IS | Descriptif technique

1. Généralités

Les satellites IS (Истребитель Спутников), ou chasseurs de satellites, ont été développés par le bureau d'études OKB-52 de Vladimir TCHELOMEÏ à partir du 16 mars 1961. La maîtrise d'œuvre du programme a été transférée le 25 décembre 1964 au KB-1 d'Aleksandr RASPLETINE.

Les IS ont une masse au lancement de 2450kg, et sont constitués de trois éléments distincts [1] :

- un container hermétique, qui abrite le système de contrôle et le radar,
- un ensemble moteur,
- la charge utile militaire.

Fig. 1.1 : Schéma d'un satellite IS.
Crédit : 60 лет самоотверженного труда во имя мира.

Les IS ont existé en plusieurs versions :

- La version de base 5V91,
- La version 5V91T, qui était a priori la première à être complètement opérationnelle,
- La version 5V91AT, qui utilisait un détecteur infrarouge à la place du radar,
- La version 5V91M dont on ne sait rien, mais qui était a priori une version non opérationnelle pour qualifier le lanceur Tsiklone-2.

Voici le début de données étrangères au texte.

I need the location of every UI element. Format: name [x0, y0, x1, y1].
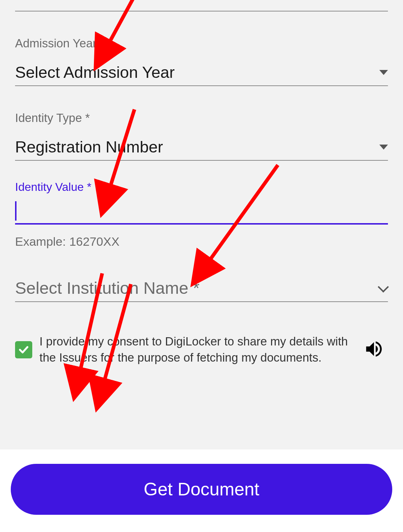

La version de base 5V91 a elle-même été déclinée en plusieurs sous-versions : le premier prototype I-2B (avec le moteur de l'OKB-2), le prototype I-1B (avec le moteur définitif de l'OKB-300) et la sous-version I-2BM.

Fig. 1.2 : Un satellite IS.
Crédit : TsNII Kometa.

Fig. 1.3 : Un satellite IS.
Crédit : NPO Machinostroïenia.

2. Le lanceur

Le projet originel de l'OKB-52 consistait à placer les IS sur orbite à l'aide de lanceurs dérivés du missile UR-200. Ce dernier prenant du retard, les premiers prototypes Poliot ont été mis sur orbite par des lanceurs Poliot (11A59).

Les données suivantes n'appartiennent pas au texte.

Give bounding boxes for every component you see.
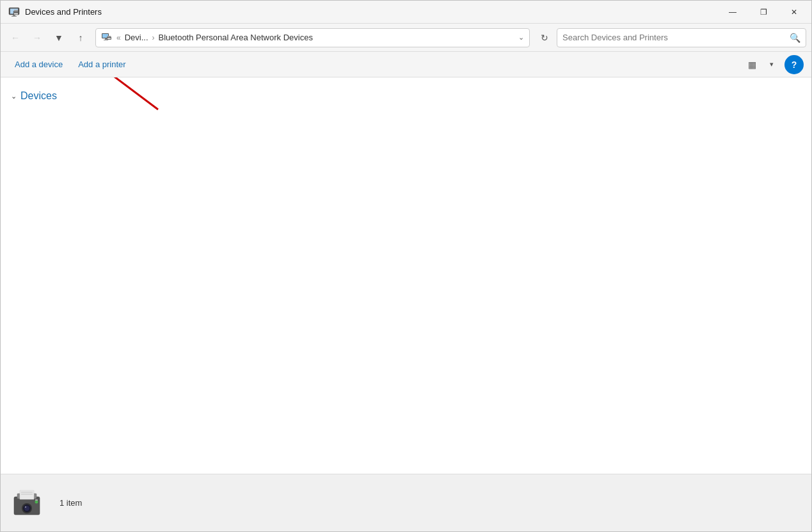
main-window: Devices and Printers — ❐ ✕ ← → ▼ ↑ [0,0,812,532]
up-button[interactable]: ↑ [71,28,90,47]
back-button[interactable]: ← [6,28,25,47]
maximize-button[interactable]: ❐ [749,2,778,22]
breadcrumb-current: Bluetooth Personal Area Network Devices [159,33,313,42]
svg-point-25 [35,500,38,503]
search-bar[interactable]: 🔍 [557,28,806,47]
navigation-bar: ← → ▼ ↑ « Devi... › Bluetooth Personal A… [1,24,811,52]
refresh-button[interactable]: ↻ [535,28,554,47]
devices-section-header[interactable]: ⌄ Devices [11,90,801,102]
svg-rect-26 [35,499,38,501]
status-item-count: 1 item [60,498,82,508]
breadcrumb-arrow: › [152,33,155,42]
minimize-button[interactable]: — [718,2,747,22]
toolbar: Add a device Add a printer ▦ ▾ ? [1,52,811,77]
search-icon[interactable]: 🔍 [790,33,800,43]
section-chevron-icon: ⌄ [11,92,17,101]
svg-rect-6 [14,13,18,14]
breadcrumb-short[interactable]: Devi... [125,33,148,42]
address-dropdown-button[interactable]: ⌄ [518,33,524,42]
svg-rect-5 [14,10,18,12]
svg-rect-9 [105,38,107,40]
title-bar-icon [8,6,20,18]
svg-rect-12 [107,36,111,37]
main-content: ⌄ Devices [1,77,811,474]
view-dropdown-button[interactable]: ▾ [764,56,779,74]
title-bar: Devices and Printers — ❐ ✕ [1,1,811,24]
svg-rect-13 [107,38,111,39]
close-button[interactable]: ✕ [779,2,809,22]
window-title: Devices and Printers [25,7,804,17]
svg-rect-10 [104,40,108,40]
svg-point-24 [25,506,26,507]
add-device-button[interactable]: Add a device [8,56,69,74]
forward-button[interactable]: → [28,28,47,47]
search-input[interactable] [562,33,786,42]
address-bar-icon [101,32,113,44]
svg-rect-3 [12,16,17,17]
help-button[interactable]: ? [784,55,804,74]
add-printer-button[interactable]: Add a printer [72,56,132,74]
status-icon [11,484,49,522]
address-bar[interactable]: « Devi... › Bluetooth Personal Area Netw… [95,28,530,47]
svg-rect-2 [13,15,15,16]
recent-locations-button[interactable]: ▼ [49,28,68,47]
status-bar: 1 item [1,474,811,531]
breadcrumb-separator: « [116,33,121,42]
svg-rect-18 [20,490,34,499]
view-button[interactable]: ▦ [742,56,761,74]
annotation-container: ⌄ Devices [11,90,801,102]
devices-section-title: Devices [20,90,57,102]
window-controls: — ❐ ✕ [718,1,809,23]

Le lanceur suivait une trajectoire balistique, et le satellite devait assurer lui-même sa mise sur orbite en donnant une impulsion supplémentaire de 300m/s. Le deuxième étage (Bloc A) était équipé de rétrofusées pour garantir l'absence de choc avec le satellite au moment de sa séparation [3].

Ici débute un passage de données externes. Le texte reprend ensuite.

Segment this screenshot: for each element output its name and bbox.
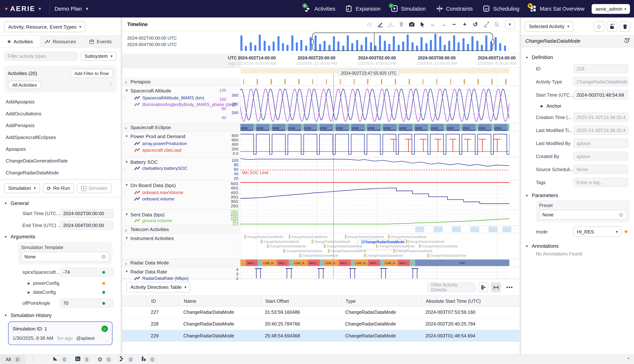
telecom-chart[interactable]: D — [240, 226, 509, 233]
column-header-id[interactable]: ID — [147, 296, 179, 306]
onboard-chart[interactable] — [240, 180, 509, 210]
field-value[interactable]: 2025-01-30T16:36:20.4 — [573, 112, 628, 122]
eclipse-block[interactable]: NONE — [383, 124, 396, 131]
eclipse-block[interactable]: NONE — [256, 124, 270, 131]
activity-type-item[interactable]: Apoapsis — [0, 143, 121, 155]
drag-handle-icon[interactable]: ⠿ — [123, 192, 126, 194]
edit-chart-icon[interactable] — [377, 21, 383, 27]
statusbar-item[interactable]: 0 — [141, 356, 156, 363]
zoom-in-icon[interactable]: + — [462, 21, 468, 27]
legend-item[interactable]: spacecraft.cbeLoad — [134, 148, 187, 152]
activity-label[interactable]: ChangeRadarDataMode — [419, 244, 458, 248]
table-columns-button[interactable] — [478, 282, 488, 292]
right-view-select[interactable]: Selected Activity ▾ — [525, 21, 573, 32]
statusbar-item[interactable]: 0 — [53, 356, 68, 363]
radar-mode-segment[interactable] — [258, 260, 262, 266]
simulate-button[interactable]: Simulate — [77, 184, 112, 193]
row-radar-mode[interactable]: ▶ Radar Data Mode MED...LOW_R...MED...LO… — [122, 259, 520, 267]
activity-label[interactable]: ChangeRadarDataMode — [268, 244, 306, 248]
activity-label[interactable]: ChangeRadarDataMode — [328, 249, 366, 253]
activity-type-item[interactable]: AddOccultations — [0, 108, 121, 120]
collapse-icon[interactable]: ▼ — [125, 89, 128, 92]
radar-mode-segment[interactable] — [351, 260, 355, 266]
collapse-icon[interactable]: ▼ — [525, 194, 528, 197]
collapse-icon[interactable]: ▼ — [4, 314, 7, 317]
sent-chart[interactable] — [240, 210, 509, 225]
radar-mode-segment[interactable]: LOW_R... — [262, 260, 277, 266]
radar-mode-segment[interactable]: LOW_R... — [324, 260, 338, 266]
row-battery-soc[interactable]: ⠿ ▼ Battery SOC cbebattery.batterySOC 10… — [122, 157, 520, 180]
eclipse-chart[interactable]: NONENONENONENONENONENONENONENONENONENONE… — [240, 124, 509, 131]
collapse-icon[interactable]: ▼ — [125, 134, 128, 138]
row-spacecraft-altitude[interactable]: ⠿ ▼ Spacecraft Altitude SpacecraftAltitu… — [122, 86, 520, 124]
eclipse-block[interactable]: NONE — [240, 124, 254, 131]
expand-icon[interactable]: ▶ — [125, 81, 128, 84]
expand-icon[interactable]: ▶ — [28, 290, 30, 294]
radar-mode-segment[interactable]: MED... — [368, 260, 380, 266]
collapse-icon[interactable]: ▼ — [125, 236, 128, 240]
radar-mode-segment[interactable]: MED... — [246, 260, 258, 266]
eclipse-block[interactable]: NONE — [288, 124, 301, 131]
altitude-chart[interactable] — [240, 86, 509, 123]
expand-icon[interactable]: ▶ — [125, 228, 128, 232]
telecom-activity-block[interactable] — [488, 226, 498, 232]
collapse-icon[interactable]: ▼ — [525, 56, 528, 59]
radar-mode-segment[interactable]: LOW_R... — [384, 260, 398, 266]
collapse-icon[interactable]: ▼ — [4, 235, 7, 238]
radar-mode-segment[interactable] — [240, 260, 246, 266]
eclipse-block[interactable]: NONE — [478, 124, 492, 131]
drag-handle-icon[interactable]: ⠿ — [123, 169, 126, 170]
instrument-chart[interactable]: ChangeRadarDataModeChangeRadarDataModeCh… — [240, 234, 509, 259]
drag-handle-icon[interactable]: ⠿ — [123, 143, 126, 145]
row-telecom[interactable]: ▶ Telecom Activities D — [122, 226, 520, 234]
drag-handle-icon[interactable]: ⠿ — [110, 84, 113, 86]
history-icon[interactable] — [624, 38, 630, 45]
view-directive-button[interactable]: ◇ — [594, 21, 604, 32]
nav-item-mars-sat-overview[interactable]: ✎Mars Sat Overview — [530, 5, 584, 12]
column-header-start-offset[interactable]: Start Offset — [261, 296, 341, 306]
legend-item[interactable]: onboard.volume — [134, 196, 183, 201]
eclipse-block[interactable]: NONE — [446, 124, 460, 131]
column-header-absolute-start-time-utc-[interactable]: Absolute Start Time (UTC) — [421, 296, 520, 306]
field-value[interactable]: aplave — [573, 152, 628, 161]
timeline-brush[interactable] — [240, 31, 509, 54]
eclipse-block[interactable]: NONE — [336, 124, 349, 131]
legend-item[interactable]: onboard.maxVolume — [134, 190, 183, 195]
delete-activity-button[interactable] — [620, 21, 630, 32]
telecom-activity-block[interactable] — [502, 226, 512, 232]
tab-resources[interactable]: Resources — [40, 36, 80, 47]
eclipse-block[interactable]: NONE — [415, 124, 428, 131]
pan-left-icon[interactable]: ← — [430, 21, 436, 27]
eclipse-block[interactable]: NONE — [399, 124, 412, 131]
unlock-button[interactable] — [607, 21, 617, 32]
radar-mode-segment[interactable]: MED... — [277, 260, 289, 266]
download-icon[interactable] — [388, 21, 394, 27]
panel-gutter[interactable] — [121, 18, 122, 354]
field-value[interactable]: ChangeRadarDataMode — [573, 77, 628, 86]
activity-type-item[interactable]: ChangeRadarDataMode — [0, 167, 121, 178]
template-input[interactable]: None ⚙ — [21, 252, 109, 262]
brush-window[interactable] — [312, 33, 493, 51]
nav-item-scheduling[interactable]: Scheduling — [484, 5, 520, 12]
statusbar-item[interactable]: ⚙0 — [98, 356, 112, 363]
mode-select[interactable]: HI_RES ▾ — [573, 226, 621, 237]
telecom-activity-block[interactable] — [434, 226, 443, 232]
zoom-out-icon[interactable]: − — [451, 21, 457, 27]
preset-input[interactable]: None ⚙ — [539, 210, 627, 220]
field-value[interactable]: Enter a tag... — [573, 178, 628, 187]
column-header-name[interactable]: Name — [179, 296, 261, 306]
eclipse-block[interactable]: NONE — [272, 124, 285, 131]
row-sent-data[interactable]: ⠿ ▼ Sent Data (bps) ground.volume 25G20G… — [122, 210, 520, 226]
activity-label[interactable]: ChangeRadarDataMode — [376, 244, 415, 248]
table-filter-input[interactable]: Filter Activity Directiv — [428, 282, 476, 292]
timeline-options-button[interactable]: ▾ — [505, 20, 514, 29]
cursor-chart[interactable]: 2024-002T23:47:55.925 UTC — [240, 68, 509, 78]
activity-label[interactable]: ChangeRadarDataMode — [394, 249, 432, 253]
panel-gutter[interactable] — [520, 18, 521, 354]
nav-item-simulation[interactable]: ✓Simulation — [391, 5, 426, 12]
aerie-logo[interactable]: ✦ AERIE ▼ — [4, 5, 44, 13]
reset-zoom-icon[interactable]: ↺ — [472, 21, 478, 27]
pan-right-icon[interactable]: → — [440, 21, 446, 27]
table-menu-button[interactable]: ••• — [504, 284, 516, 291]
activity-type-item[interactable]: AddPeriapsis — [0, 120, 121, 131]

Fig. 2.1 : Les lanceurs Poliot et Tsiklone-2.
Crédit : Aleksandr CHLIADINSKI.

Après les réformes de 1964, le programme UR-200 est abandonné. Le lancement des satellites IS incombe désormais au lanceur Tsiklone-2A (11K67) de l'OKB-586. Il ne s'agit que d'une version d'essai, qui est remplacée dès 1969 par le Tsiklone-2 (11K69).

3. La motorisation

3.1. Les satellites IS opérationnels

Les satellites IS sont dotés d'un moteur principal et de seize moteurs d'orientation et de stabilisation, qui sont tous alimentés par les mêmes réservoirs. Le moteur principal est capable de fournir un delta-V total de 1200m/s [1].

L'ensemble moteur est fourni par l'OKB-300 de Sergueï TOUMANSKI. Doté d'une unique chambre de combustion, il fournit une poussée d'environ 600kgf [2][6].

Fig. 3.1.1 : Le moteur principal.
Crédit : Novosti Kosmonavtiki.

Les quatre moteurs d'orientation sont identiques au moteur principal et sont disposés sur les flancs du satellite. Six autres moteurs, pour la stabilisation, fournissent une poussée de 16kgf, et lessix moteurs de stabilisation fine ont une poussée de 1kgf [6].

Fig. 3.1.2 : Un moteur d'orientation et une paire de moteurs de stabilisation.
Crédit : Novosti Kosmonavtiki.

3.2. Les prototypes Poliot

L'OKB-300 n'ayant pas pu fournir son moteur à temps pour le premier vol, le premier prototype Poliot-1 était équipé d'un moteur développé en urgence par l'OKB-2 d'Alekseï ISSAÏEV. Comme il fournissait une poussée plus faible (400kgf), il en fallait deux dans l'axe longitudinal [3].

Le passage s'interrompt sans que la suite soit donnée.